Now it is night again, so I will get on with what I’ve started:
In my college years, I read practically all
of the time, you see, always except when I was sleeping (which wasn’t much) or
when I was writing to you (which was more), but practically all of the rest of
the time. All this reading had not yet brought me wisdom and had not yet brought
me riches, but once, in the moldy dusty cellar of an old world library, it brought
me the location of Bostanji’s ancient tower.
The wisdom and riches would come later, in
good time, I thought.
Inshallah.
Somewhat later, I stood at the top of that
tower, as one does, and I looked out at the objects of my desire, the stars. In
my hand, I held a butterfly net. Perhaps. Memory fails. It is possible that I
am mistaken in this and that my hand held the leaf skimmer for a back yard
pool, which would have been somewhat easier for a person of my life experience
to locate on short notice.
You don’t care. It is a minor point, a minor
point, and yet my mind does not release it.
The net – whatever the original purpose of
its manufacturing had been – was perfect for reaching for stars. A pile of
gemstones soon lay at my feet. They captured light in ways I had never imagined
possible.
I would have stared at them all night, too, but
no sooner had I begun than I heard a sound in the distance. I looked out from
the tower to see, far off in the moonlight, a glint from the swords of the
Sultan’s soldiers coming straight for me.
Impossible,
I thought.
Skeletal. Coughing. Hacking. Mummified in parts.
What remained of the Sultan’s soldiers soon closed in all around me at the top
of the tower.
“We’ve
come for the Sultan’s gems,” one of them said.

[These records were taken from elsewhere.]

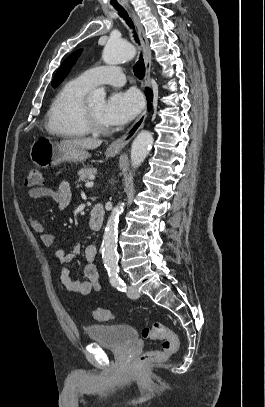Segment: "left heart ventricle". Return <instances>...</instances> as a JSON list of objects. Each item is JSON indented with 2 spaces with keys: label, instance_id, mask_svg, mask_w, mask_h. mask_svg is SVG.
<instances>
[{
  "label": "left heart ventricle",
  "instance_id": "1",
  "mask_svg": "<svg viewBox=\"0 0 265 407\" xmlns=\"http://www.w3.org/2000/svg\"><path fill=\"white\" fill-rule=\"evenodd\" d=\"M90 110L96 117L97 121L104 127H109L110 125L106 122L104 118V107H105V102L104 101H95L92 103L88 104Z\"/></svg>",
  "mask_w": 265,
  "mask_h": 407
}]
</instances>
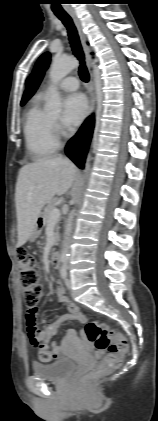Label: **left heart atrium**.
<instances>
[{"label": "left heart atrium", "mask_w": 158, "mask_h": 421, "mask_svg": "<svg viewBox=\"0 0 158 421\" xmlns=\"http://www.w3.org/2000/svg\"><path fill=\"white\" fill-rule=\"evenodd\" d=\"M87 109V100L82 94H70L64 100L62 122L68 127L79 125L86 115Z\"/></svg>", "instance_id": "left-heart-atrium-1"}]
</instances>
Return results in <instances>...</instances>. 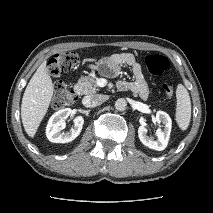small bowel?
I'll return each instance as SVG.
<instances>
[{"instance_id": "obj_1", "label": "small bowel", "mask_w": 213, "mask_h": 213, "mask_svg": "<svg viewBox=\"0 0 213 213\" xmlns=\"http://www.w3.org/2000/svg\"><path fill=\"white\" fill-rule=\"evenodd\" d=\"M122 65H127L131 68L134 80H121L117 84L118 88L122 91H131L135 94H138L141 98H147L149 93L148 84L143 74L141 65L136 61L132 54H114L102 60L96 67L105 76L113 77L118 74Z\"/></svg>"}]
</instances>
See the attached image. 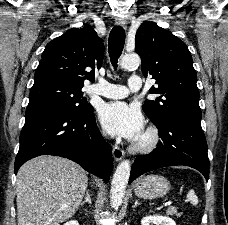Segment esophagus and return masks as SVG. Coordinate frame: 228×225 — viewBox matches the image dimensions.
I'll list each match as a JSON object with an SVG mask.
<instances>
[{
  "mask_svg": "<svg viewBox=\"0 0 228 225\" xmlns=\"http://www.w3.org/2000/svg\"><path fill=\"white\" fill-rule=\"evenodd\" d=\"M115 22L117 25L121 26L123 29L127 28V21L125 19L116 18ZM112 153H113V157H114L115 161H117V162L122 160V158L124 156L123 150L117 145L113 146Z\"/></svg>",
  "mask_w": 228,
  "mask_h": 225,
  "instance_id": "34e87169",
  "label": "esophagus"
}]
</instances>
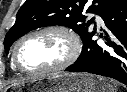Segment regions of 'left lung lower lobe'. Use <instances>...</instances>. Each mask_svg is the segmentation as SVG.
I'll list each match as a JSON object with an SVG mask.
<instances>
[{"instance_id":"1","label":"left lung lower lobe","mask_w":127,"mask_h":92,"mask_svg":"<svg viewBox=\"0 0 127 92\" xmlns=\"http://www.w3.org/2000/svg\"><path fill=\"white\" fill-rule=\"evenodd\" d=\"M100 16L108 29L104 31L105 44L93 41L92 31L82 40L81 55L66 71L111 77L127 85V0L117 1Z\"/></svg>"}]
</instances>
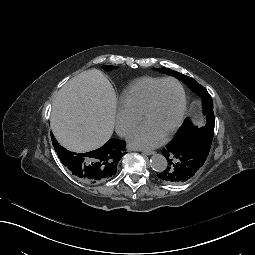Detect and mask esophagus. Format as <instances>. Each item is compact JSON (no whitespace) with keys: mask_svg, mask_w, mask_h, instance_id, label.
Wrapping results in <instances>:
<instances>
[{"mask_svg":"<svg viewBox=\"0 0 255 255\" xmlns=\"http://www.w3.org/2000/svg\"><path fill=\"white\" fill-rule=\"evenodd\" d=\"M143 153L145 155H153L155 152L154 151H150V150H145V151H143Z\"/></svg>","mask_w":255,"mask_h":255,"instance_id":"esophagus-1","label":"esophagus"}]
</instances>
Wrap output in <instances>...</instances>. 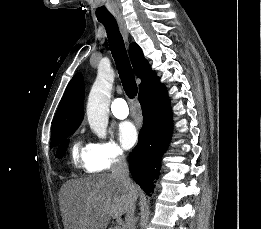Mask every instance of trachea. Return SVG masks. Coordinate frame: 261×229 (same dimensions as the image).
<instances>
[{"mask_svg": "<svg viewBox=\"0 0 261 229\" xmlns=\"http://www.w3.org/2000/svg\"><path fill=\"white\" fill-rule=\"evenodd\" d=\"M98 21L106 29L109 47L120 75L122 87L127 96L133 99L137 95L138 88L117 22L113 16L98 17Z\"/></svg>", "mask_w": 261, "mask_h": 229, "instance_id": "obj_1", "label": "trachea"}]
</instances>
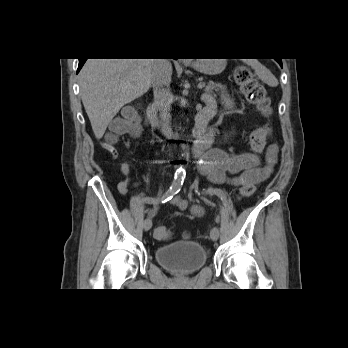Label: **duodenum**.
<instances>
[{"label":"duodenum","instance_id":"duodenum-1","mask_svg":"<svg viewBox=\"0 0 348 348\" xmlns=\"http://www.w3.org/2000/svg\"><path fill=\"white\" fill-rule=\"evenodd\" d=\"M215 112V107H203L196 116V124L193 127L192 134L197 140L196 149L204 150L209 141L210 135L208 132V124ZM147 118L150 124L157 128L165 136H173L178 134L170 126L160 122L157 116V107L155 104H151L147 109Z\"/></svg>","mask_w":348,"mask_h":348}]
</instances>
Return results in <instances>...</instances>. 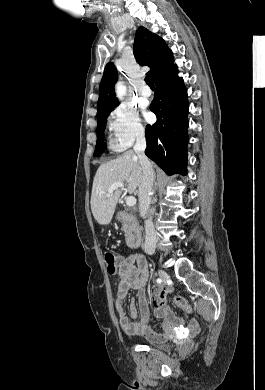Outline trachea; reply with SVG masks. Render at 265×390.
<instances>
[{
  "instance_id": "trachea-1",
  "label": "trachea",
  "mask_w": 265,
  "mask_h": 390,
  "mask_svg": "<svg viewBox=\"0 0 265 390\" xmlns=\"http://www.w3.org/2000/svg\"><path fill=\"white\" fill-rule=\"evenodd\" d=\"M145 82L147 83L148 86L154 87V82H153L151 76L147 75V76L145 77Z\"/></svg>"
}]
</instances>
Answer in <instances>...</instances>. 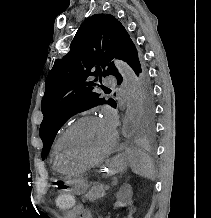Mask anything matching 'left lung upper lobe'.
<instances>
[{
    "label": "left lung upper lobe",
    "instance_id": "1",
    "mask_svg": "<svg viewBox=\"0 0 211 218\" xmlns=\"http://www.w3.org/2000/svg\"><path fill=\"white\" fill-rule=\"evenodd\" d=\"M113 58L123 60L137 75L140 74L143 91L141 120L146 129H152L154 105L142 54L113 15L94 14L83 22L70 44L69 53L55 61L47 76L41 104L44 119L39 132L43 141L42 159L49 152L58 130L71 116L98 104L116 107L115 100L99 98L101 94L95 88L98 78L92 80L95 76L101 82L102 76L113 75L121 84L122 76L110 62ZM101 88L106 94L110 92L107 87Z\"/></svg>",
    "mask_w": 211,
    "mask_h": 218
}]
</instances>
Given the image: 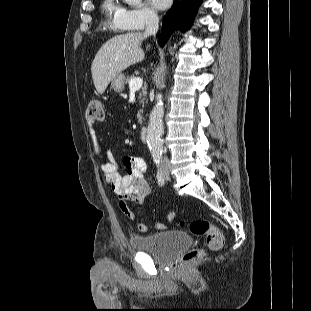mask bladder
I'll list each match as a JSON object with an SVG mask.
<instances>
[{"mask_svg":"<svg viewBox=\"0 0 311 311\" xmlns=\"http://www.w3.org/2000/svg\"><path fill=\"white\" fill-rule=\"evenodd\" d=\"M131 246L139 252L150 253L161 262H168L176 254L190 246L188 234L179 230L162 231L152 234H135L130 238Z\"/></svg>","mask_w":311,"mask_h":311,"instance_id":"bladder-1","label":"bladder"}]
</instances>
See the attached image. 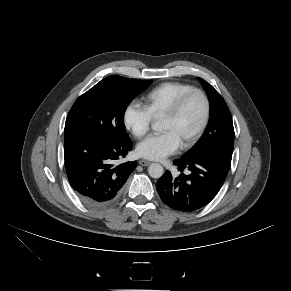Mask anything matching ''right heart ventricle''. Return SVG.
Masks as SVG:
<instances>
[{
    "instance_id": "obj_1",
    "label": "right heart ventricle",
    "mask_w": 291,
    "mask_h": 291,
    "mask_svg": "<svg viewBox=\"0 0 291 291\" xmlns=\"http://www.w3.org/2000/svg\"><path fill=\"white\" fill-rule=\"evenodd\" d=\"M194 87L183 82H164L148 91L142 98L143 106L152 118L162 116L184 93Z\"/></svg>"
}]
</instances>
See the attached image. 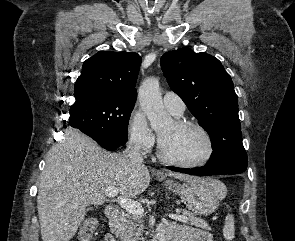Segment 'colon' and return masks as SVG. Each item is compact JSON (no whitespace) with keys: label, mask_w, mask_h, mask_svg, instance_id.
I'll list each match as a JSON object with an SVG mask.
<instances>
[{"label":"colon","mask_w":295,"mask_h":241,"mask_svg":"<svg viewBox=\"0 0 295 241\" xmlns=\"http://www.w3.org/2000/svg\"><path fill=\"white\" fill-rule=\"evenodd\" d=\"M97 227V221L95 219H87L81 226L79 232V238L81 241H90L94 235Z\"/></svg>","instance_id":"colon-1"}]
</instances>
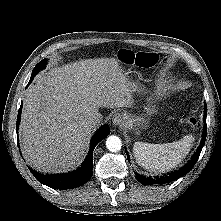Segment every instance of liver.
<instances>
[{
    "instance_id": "obj_1",
    "label": "liver",
    "mask_w": 221,
    "mask_h": 221,
    "mask_svg": "<svg viewBox=\"0 0 221 221\" xmlns=\"http://www.w3.org/2000/svg\"><path fill=\"white\" fill-rule=\"evenodd\" d=\"M135 84L114 58L86 59L36 77L23 99L22 152L38 171L65 173L88 150L89 119L100 108L129 107Z\"/></svg>"
}]
</instances>
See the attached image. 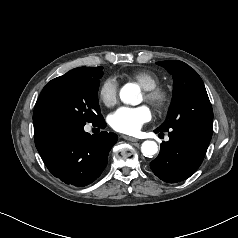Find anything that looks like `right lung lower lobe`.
Masks as SVG:
<instances>
[{"label": "right lung lower lobe", "mask_w": 238, "mask_h": 238, "mask_svg": "<svg viewBox=\"0 0 238 238\" xmlns=\"http://www.w3.org/2000/svg\"><path fill=\"white\" fill-rule=\"evenodd\" d=\"M105 127L104 119L95 123ZM35 145L48 170L61 181L78 187L95 181L107 165L117 135H90L78 122L57 121L35 125Z\"/></svg>", "instance_id": "right-lung-lower-lobe-1"}]
</instances>
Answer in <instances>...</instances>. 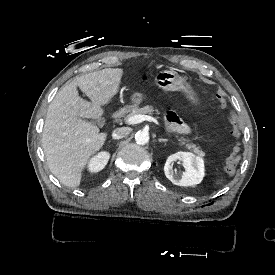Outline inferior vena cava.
Wrapping results in <instances>:
<instances>
[{"mask_svg":"<svg viewBox=\"0 0 275 275\" xmlns=\"http://www.w3.org/2000/svg\"><path fill=\"white\" fill-rule=\"evenodd\" d=\"M130 132H131V129L127 128V127L117 128L113 131L112 138L113 139H122L125 136H127Z\"/></svg>","mask_w":275,"mask_h":275,"instance_id":"602c4592","label":"inferior vena cava"}]
</instances>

In what I might describe – and not at all
inaccurately – as a fit of desperation, I took the gems, the sapphires and the
rubies, the emeralds and the pietercites, the atracites and chrysocollas, and
even those democracites and bobstones, and I scattered them across the floor.
“The
Sultan’s gems?” I said. “They’re not here.” For even as I scattered them, the gemstones, in the sky for so many
centuries, as it were, retained their constellational order. Each kept its relative position to all the others. They had
had lots of practice, after all.
So when the Sultan’s soldiers looked over
here, in this corner, they saw only a big dipper, which is a ladle of sorts, I
suppose.
And when they looked over there, in that corner, they saw only a harp called Lyre.
Over there, they saw scales of justice. And
there, that was a fish. And a bear. And a scorpion, too.
The eyes of the Sultan’s soldiers, so very
ancient and with eyesight so faded, could not make out the truth of it. The soldiers
coughed. They hacked. At last, they shrugged and simply walked away, leaving me
behind with my tower full of gems that used to be stars.
These gems I fashioned into jewels and when I
am asked where it was I got all of this sparkly jewelry from, this is the story
I tell.
It is the story I told this time, at any rate.